People with chronic conditions are more likely to suffer from depression. Whether they are depressed because of their health or they develop a chronic condition because of their depression is unknown. What is clear is that there are effective treatments for depression, but whether someone receives them is another matter.
According to an article in this week’s New York Times “Looking for Evidence that Therapy Works,” Over the last 30 years, treatments like cognitive-behavioral therapy, dialectical behavior therapy and family-based treatment have been shown effective for ailments ranging from anxiety and depression to post-traumatic stress disorder and eating disorders.

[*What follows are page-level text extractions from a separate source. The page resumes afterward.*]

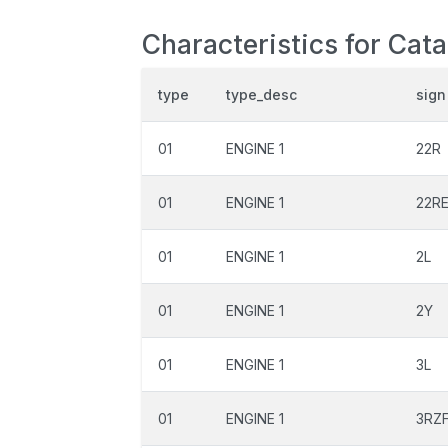
Characteristics for Cat
type
type_desc
sign
01
ENGINE 1
22R
01
ENGINE 1
22R
01
ENGINE 1
2L
01
ENGINE 1
2Y
01
ENGINE 1
3L
01
ENGINE 1
3RZ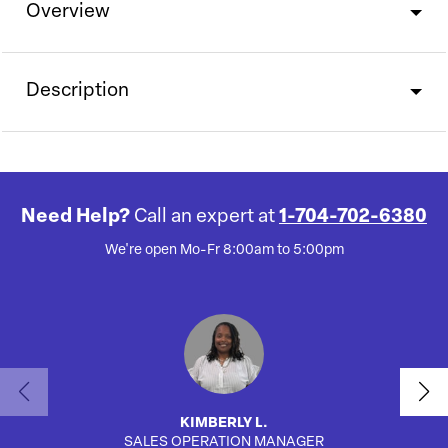
Overview
Description
Need Help?
Call an expert at
1-704-702-6380
We're open Mo-Fr 8:00am to 5:00pm
KIMBERLY L.
SALES OPERATION MANAGER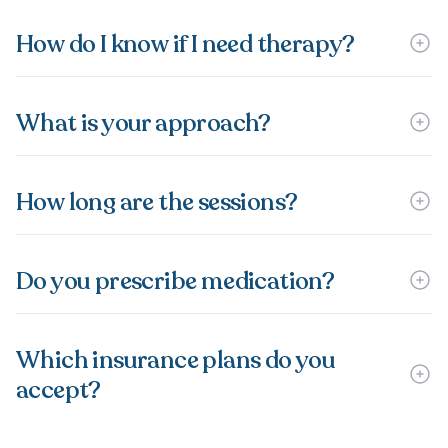
How do I know if I need therapy?
What is your approach?
How long are the sessions?
Do you prescribe medication?
Which insurance plans do you
accept?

The trouble is, surprisingly few patients actually get these kinds of evidence-based treatments once they land on the couch — especially not cognitive behavioral therapy. In 2009, a meta-analysis conducted by leading mental-health researchers found that psychiatric patients in the United States and Britain rarely receive C.B.T., despite numerous trials demonstrating its effectiveness in treating common disorders. One survey of nearly 2,300 psychologists in the United States found that 69 percent used C.B.T. only part time or in combination with other therapies to treat depression and anxiety.

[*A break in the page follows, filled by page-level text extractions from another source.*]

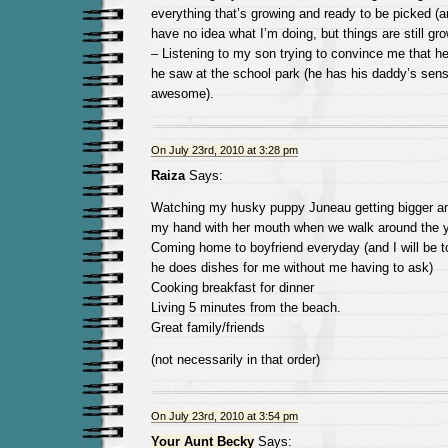
everything that’s growing and ready to be picked (a
have no idea what I’m doing, but things are still gro
– Listening to my son trying to convince me that he 
he saw at the school park (he has his daddy’s sens
awesome).
On July 23rd, 2010 at 3:28 pm
Raiza
Says:
Watching my husky puppy Juneau getting bigger an
my hand with her mouth when we walk around the y
Coming home to boyfriend everyday (and I will be t
he does dishes for me without me having to ask)
Cooking breakfast for dinner
Living 5 minutes from the beach.
Great family/friends
(not necessarily in that order)
On July 23rd, 2010 at 3:54 pm
Your Aunt Becky
Says: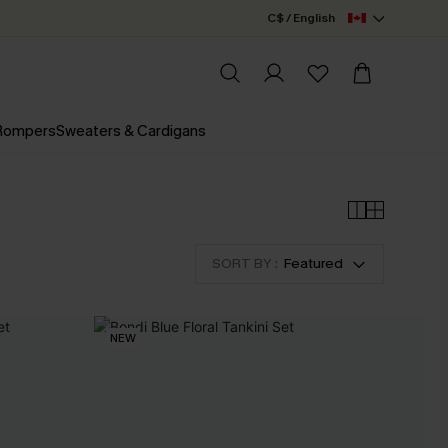
C$ / English
 Rompers
Sweaters & Cardigans
SORT BY :
Featured
NEW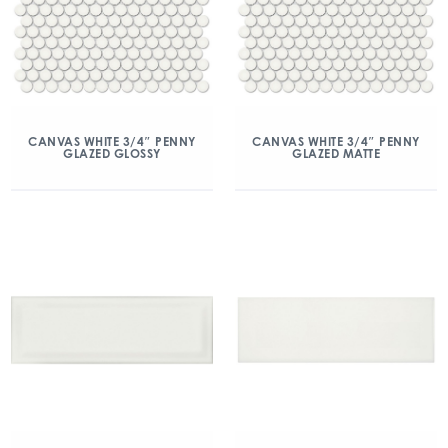
CANVAS WHITE 3/4″ PENNY
CANVAS WHITE 3/4″ PENNY
GLAZED GLOSSY
GLAZED MATTE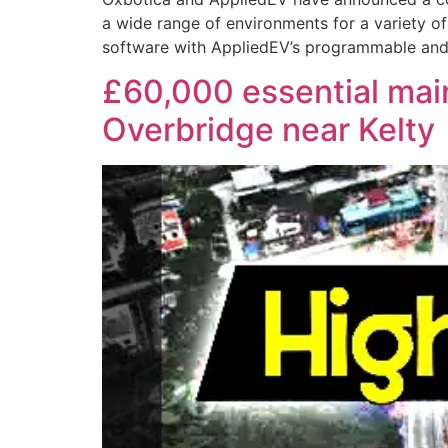
a wide range of environments for a variety of
software with AppliedEV’s programmable and c
£60,000 essential ma
Overbridge near Kelty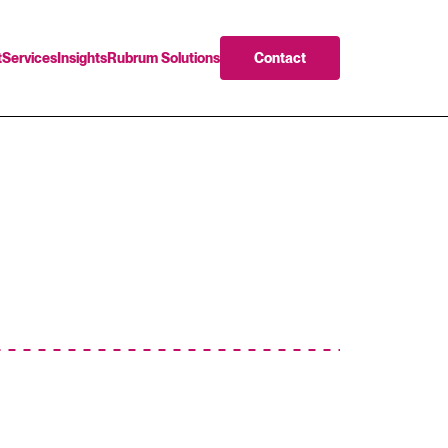
t
Services
Insights
Rubrum Solutions
Contact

If depression or another mental health issue affects you or the person you are caring for, take a few minutes to read the New York Time's article and consider their recommendations for questions to ask a prospective therapist-or a current one for that matter. These are the same type of questions we’d be asking someone treating us for a medical issue. Keep in mind that you may have to shop around to find someone that is a good fit for you.
• What kind of trainings have you done, and with whom?
• What professional associations do you belong to? (If you’re looking for a Cognitive Behavioral Therapist (CBT), for instance, ask whether the therapist belongs to the Association for Behavioral and Cognitive Therapies, where most top C.B.T. researchers are members.)
• What do you do to keep up on the research for treating my condition?
• How do you know that what you do in treatment works?
• Do you consider yourself and your approach eclectic? (Therapists who subscribe to an eclectic approach are less likely to adhere to evidence-based treatments.)
• What manuals do you use?
• What data can you show me about your own outcomes?